Now it’s time to talk about the core of the matter: the viewers’ responses. And boy, was it nasty. The people freaking out that their personality was endangered was ridiculous. Gillette has no power over their life. None. They’re not a dictator and can’t enforce anything they recommend. Nobody is obligated to listen to an advertisement. If anything, Gillette got the publicity they wanted from the uproar, even if it was negative. People can’t keep their mouths shut. I can’t keep my mouth shut. It’s a lose-lose situation; am I wrong? Not only that, people reacting this way only proves Gillette’s point. If people say they refuse to change, then they are just proving that there is something to change. Society, in its current state, clearly is built on a foundation of misogyny and this toxic masculinity, and people seem to think that it’s working fine. News flash: it’s not. Gillette isn’t being sexist to men for pointing out that some men still are sexist to women; they’re calling for a change of mindset. Finally, the content of the video was not something to respond against like an opinion. Gillette was taking a snapshot of the world we live in, not one they think we live in. There were aggravators, problem-solvers and a whole lot of neutral parties, just like the real world. People can’t argue for the non-existence of fighting and sexism in our culture because it exists there, as a fact. And based on those who responded so negatively, it seems like we have a long road ahead of us.


Gillette had a close shave by making such a risky ad, but there’s still a lot to learn that we can take away from it. First, we all need to be more humble. The world wasn’t made just for you--it was made so we can live in harmony together fighting against major problems like segregation, stereotypes and social norms. We should empower each other to build up, not take down. Not only that, but we also need to see the bigger picture. There’s more going on in the outside world than you or I could ever imagine. Prejudice, hatred and pain may be commonplace, and we’re just overlooking it. To top it all off, we should fight against harm. To be the best we can be, as Gillette’s slogan says.

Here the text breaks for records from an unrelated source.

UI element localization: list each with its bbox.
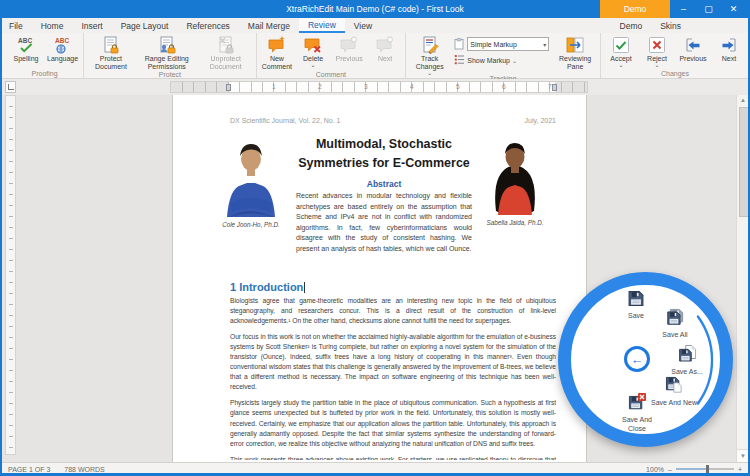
ruler-number: 3 [364,83,368,90]
next-change-icon [720,36,738,54]
document-title: Multimodal, Stochastic Symmetries for E-… [289,135,479,173]
radial-item-save-and-close[interactable]: Save And Close [614,393,660,434]
show-markup-dropdown-icon[interactable]: ⌄ [512,57,517,64]
radial-item-save[interactable]: Save [628,290,645,321]
close-icon[interactable]: ✕ [721,0,746,18]
left-indent-marker[interactable] [226,84,231,91]
tab-skins[interactable]: Skins [651,18,690,33]
group-label-proofing: Proofing [8,70,81,78]
ruler-row: 1 2 3 4 5 6 7 [0,79,750,95]
group-label-comment: Comment [259,71,403,79]
unprotect-document-icon [217,36,235,54]
author-caption-right: Sabella Jaida, Ph.D. [468,219,562,228]
radial-item-save-as[interactable]: Save As... [671,345,703,377]
save-all-icon [666,308,684,330]
markup-mode-dropdown-icon[interactable]: ▾ [543,41,546,48]
paragraph: Physicists largely study the partition t… [230,398,556,448]
tab-mail-merge[interactable]: Mail Merge [239,18,299,33]
protect-document-icon [102,36,120,54]
horizontal-ruler[interactable]: 1 2 3 4 5 6 7 [170,81,588,93]
previous-change-icon [684,36,702,54]
track-changes-button[interactable]: Track Changes ⌄ [408,34,451,75]
delete-dropdown-icon[interactable]: ⌄ [311,63,316,67]
section-heading: 1 Introduction [230,281,305,293]
right-tabs: Demo Skins [611,18,690,33]
vertical-ruler[interactable] [5,95,16,455]
new-comment-icon [268,36,286,54]
save-label: Save [628,312,644,321]
new-comment-button[interactable]: New Comment [259,34,295,71]
svg-text:ABC: ABC [55,37,69,44]
spelling-label: Spelling [14,55,39,63]
previous-comment-button[interactable]: Previous [331,34,367,71]
author-photo-left [213,139,289,217]
track-changes-icon [421,36,439,54]
page-indicator[interactable]: PAGE 1 OF 3 [8,466,50,473]
ruler-number: 5 [456,83,460,90]
spelling-button[interactable]: ABC Spelling [8,34,44,70]
ruler-number: 4 [410,83,414,90]
accept-button[interactable]: Accept ⌄ [603,34,639,70]
svg-text:ABC: ABC [18,37,32,44]
next-comment-icon [376,36,394,54]
next-change-button[interactable]: Next [711,34,747,70]
reject-button[interactable]: Reject ⌄ [639,34,675,70]
show-markup-label: Show Markup [467,57,510,64]
markup-mode-row: Simple Markup ▾ [454,37,549,51]
next-change-label: Next [722,55,736,63]
delete-comment-icon [304,36,322,54]
abstract-heading: Abstract [296,179,472,189]
save-and-new-icon [665,376,683,398]
zoom-slider-thumb[interactable] [706,465,709,473]
show-markup-icon [454,54,465,66]
tab-view[interactable]: View [345,18,381,33]
accept-dropdown-icon[interactable]: ⌄ [618,63,623,67]
zoom-out-icon[interactable]: – [668,466,672,473]
save-all-label: Save All [662,331,687,340]
reviewing-pane-button[interactable]: Reviewing Pane [552,34,598,75]
markup-mode-combobox[interactable]: Simple Markup ▾ [467,37,549,51]
unprotect-document-label: Unprotect Document [201,55,251,71]
zoom-in-icon[interactable]: + [738,466,742,473]
tab-references[interactable]: References [177,18,238,33]
document-page[interactable]: DX Scientific Journal, Vol. 22, No. 1 Ju… [173,95,586,462]
maximize-icon[interactable]: ▢ [696,0,721,18]
next-comment-button[interactable]: Next [367,34,403,71]
radial-back-button[interactable]: ← [624,346,650,372]
reject-dropdown-icon[interactable]: ⌄ [654,63,659,67]
zoom-slider[interactable] [676,468,734,470]
show-markup-row[interactable]: Show Markup ⌄ [454,54,549,66]
minimize-icon[interactable]: – [671,0,696,18]
new-comment-label: New Comment [262,55,292,71]
tab-review[interactable]: Review [299,18,345,33]
text-cursor [304,282,305,293]
journal-date: July, 2021 [525,117,556,124]
language-button[interactable]: ABC Language [44,34,81,70]
group-tracking: Track Changes ⌄ Simple Markup ▾ [406,33,601,78]
language-label: Language [47,55,78,63]
delete-comment-button[interactable]: Delete ⌄ [295,34,331,71]
radial-menu: Save Save All Save As... Save And New Sa… [558,272,733,447]
previous-change-button[interactable]: Previous [675,34,711,70]
group-comment: New Comment Delete ⌄ Previous [257,33,406,78]
tab-selector-icon[interactable] [5,81,16,93]
word-count[interactable]: 788 WORDS [64,466,104,473]
next-comment-label: Next [378,55,392,63]
tab-demo[interactable]: Demo [611,18,652,33]
tab-file[interactable]: File [0,18,32,33]
radial-item-save-all[interactable]: Save All [662,308,687,340]
unprotect-document-button[interactable]: Unprotect Document [198,34,254,71]
group-changes: Accept ⌄ Reject ⌄ Previous [601,33,750,78]
group-label-protect: Protect [86,71,254,79]
right-indent-marker[interactable] [552,84,557,91]
author-caption-left: Cole Joon-Ho, Ph.D. [203,221,299,230]
demo-badge-button[interactable]: Demo [600,0,670,18]
tab-insert[interactable]: Insert [72,18,111,33]
title-bar: XtraRichEdit Main Demo (C# code) - First… [0,0,750,18]
protect-document-label: Protect Document [89,55,133,71]
tab-page-layout[interactable]: Page Layout [112,18,178,33]
range-editing-button[interactable]: Range Editing Permissions [136,34,198,71]
paragraph: This work presents three advances above … [230,455,556,460]
protect-document-button[interactable]: Protect Document [86,34,136,71]
tab-home[interactable]: Home [32,18,73,33]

We should try to realize that our subconscious is subject to implicit bias and ideas, so try to acknowledge them so we can make better decisions. Lack of this builds a world of harbored hatred and suffering. Tell yourself those biases are wrong, that we as people could never know how another is struggling, and move on. Lift up your neighbor, don’t leave them for dead.


We make poor decisions. We always have. This world isn’t perfect, and it hasn’t been from the dawn of time. We as people need to raise ourselves above hate to raise up others with us. Make the world a better place, as Mr. Bruns always says. Realizing our flaws is the first way to fight them, the first way to cut off our internalized hate. Gillette just proved to us what we really are and why we are called to fight against it.